A sound checked Maggie's reply, an unexpectedly eerie sound like a wail. It rose and swelled amid the moonlit hills. Maggie gasped.
"The dogs howling at the moon again," Andrea said.
"They are not exactly cheerful. It emphasizes.. . . " Maggie checked herself, on the verge of saying that it emphasized their isolation.
Andrea turned in at the path. It was darker there, and her cigarette made a tiny red glow. "If Emma drops another cigarette into a flower, I'll kill her," she said quietly.
"What?"
"I said I'll kill her," said Andrea. "I won't, of course. But she.. .oh, you've seen how things are, Maggie. You can't have failed to see. She took Duncan, years ago. Now, she's playing her dirty little games with Bradford."
Maggie was thankful that she couldn't see Andrea's face. She mumbled something about infatuation and Bradford's youth.
"He's twenty-one," said Andrea. "No younger than I was when Duncan.. .when Duncan and I were to be married. That was why Emma was here-to be a guest at the wedding and all the parties." They walked on for a few quite steps, then she added, "They ran away together the day before the wedding."

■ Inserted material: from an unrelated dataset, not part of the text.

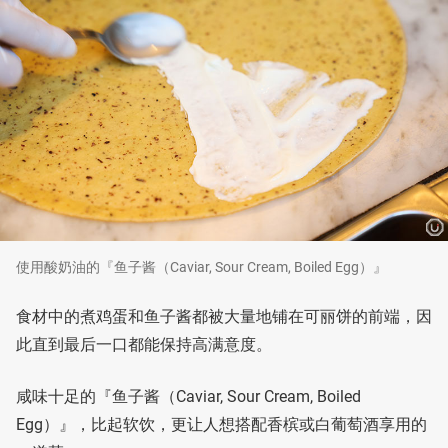
使用酸奶油的『鱼子酱（Caviar, Sour Cream, Boiled Egg）』
食材中的煮鸡蛋和鱼子酱都被大量地铺在可丽饼的前端，因
此直到最后一口都能保持高满意度。
咸味十足的『鱼子酱（Caviar, Sour Cream, Boiled
Egg）』，比起软饮，更让人想搭配香槟或白葡萄酒享用的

"Can't you send them away?"
"Bradford would follow."
"I don't know what Tyson's relationship is, but maybe he could talk to Bradford."
"Bradford wouldn't listen. Opposition makes him stubborn. Besides, he doesn't like Tyson. He's borrowed too much money from him. And Duncan, for that matter."
It wasn't like Andrea to be bitter. One of the dogs howled again and the others joined the eerie chorus. Maggie shivered.
"You're cold," Andrea said. "Run along inside. Thanks for listening. And.. .I think you'd better go, honey. I meant to keep you for comfort. But.. . . "
"No, I'll stay a while longer. I didn't know.. . . "
"Don't be nervous about being alone. The dogs would know if a stranger set foot on the place. Good night."
Andrea startled-shocked?-Maggie by kissing her lightly on the lips, then was gone.
Maggie put on a long white T-shirt, with cats on the front, her standard sleepwear. She had a half-dozen of the shirts that she wore only in bed.
The snug, warm, tranquil guest cottage unsettled rather than calmed her. Watching
Bradford and the girl fuck in the bushes reminded her how long it had been since she'd fucked. She got in bed and picked up her book. A mystery, of course. She liked to see how other authors handled her area of expertise.
She often wished for more sex in the books she read. She didn't know where to buy those books. In the matter of writing and touting and selling books, she was wise to the ways of the world. In personal matters, she felt she still had so much to learn.
She derived only fleeting satisfaction from the fact that she became drowsy reading a rival author's book. She put down the book and turned off the light.